4. En deuxième lieu, aux termes de l'article L. 313-11 du code de l'entrée et du séjour des étrangers et du droit d'asile, alors applicable : " Sauf si sa présence constitue une menace pour l'ordre public, la carte de séjour temporaire portant la mention " vie privée et familiale " est délivrée de plein droit : () 11° A l'étranger résidant habituellement en France, si son état de santé nécessite une prise en charge médicale dont le défaut pourrait avoir pour lui des conséquences d'une exceptionnelle gravité et si, eu égard à l'offre de soins et aux caractéristiques du système de santé dans le pays dont il est originaire, il ne pourrait pas y bénéficier effectivement d'un traitement approprié () ". L'article L. 311-12 du même code dispose que : " Sauf si leur présence constitue une menace pour l'ordre public, une autorisation provisoire de séjour est délivrée aux parents étrangers de l'étranger mineur qui remplit les conditions mentionnées au 11° de l'article L. 313-11 () sous réserve qu'ils justifient résider habituellement en France avec lui et subvenir à son entretien et à son éducation, sans que la condition posée à l'article L. 313-2 soit exigée. / L'autorisation provisoire de séjour mentionnée au premier alinéa, qui ne peut être d'une durée supérieure à six mois, est délivrée par l'autorité administrative, après avis d'un collège de médecins du service médical de l'Office français de l'immigration et de l'intégration, dans les conditions prévues au 11° de l'article L. 313-11. Cette autorisation provisoire de séjour ouvre droit à l'exercice d'une activité professionnelle.

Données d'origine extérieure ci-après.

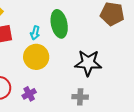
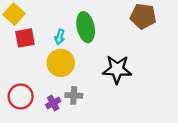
gray cross: (80, 97) -> (74, 95), moved

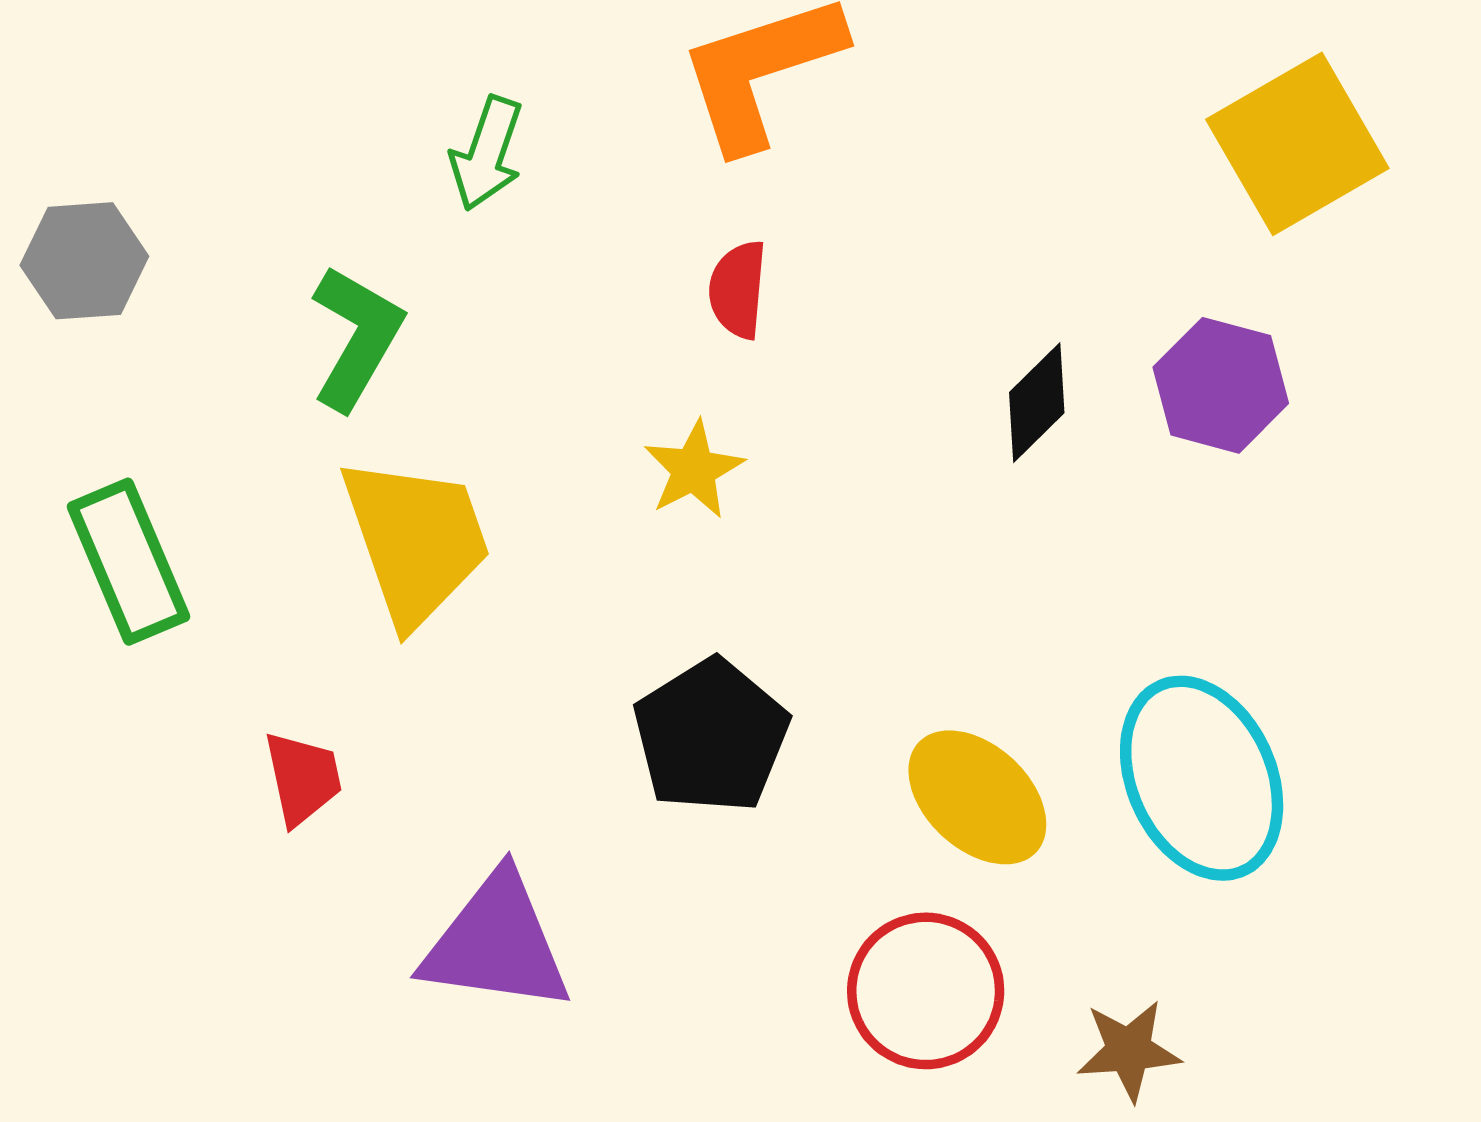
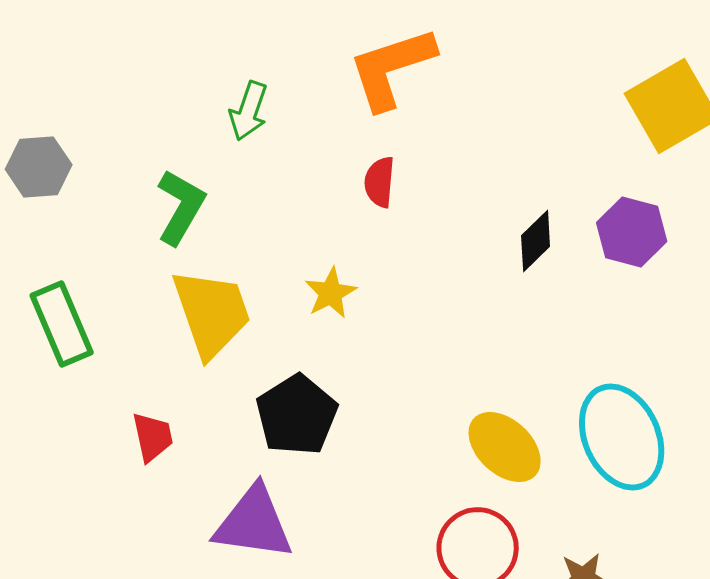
yellow star: (694, 470) -> (331, 293), moved
black pentagon: (711, 736) -> (297, 415), moved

Elle est renouvelée pendant toute la durée de la prise en charge médicale de l'étranger mineur, sous réserve que les conditions prévues pour sa délivrance continuent d'être satisfaites ". L'article L. 511-4 alors applicable du code de l'entrée et du séjour des étrangers et du droit d'asile prévoit en son 10° que : " Ne peuvent faire l'objet d'une obligation de quitter le territoire français : () 10° L'étranger résidant habituellement en France si son état de santé nécessite une prise en charge médicale dont le défaut pourrait avoir pour lui des conséquences d'une exceptionnelle gravité et si, eu égard à l'offre de soins et aux caractéristiques du système de santé du pays de renvoi, il ne pourrait pas y bénéficier effectivement d'un traitement approprié () ".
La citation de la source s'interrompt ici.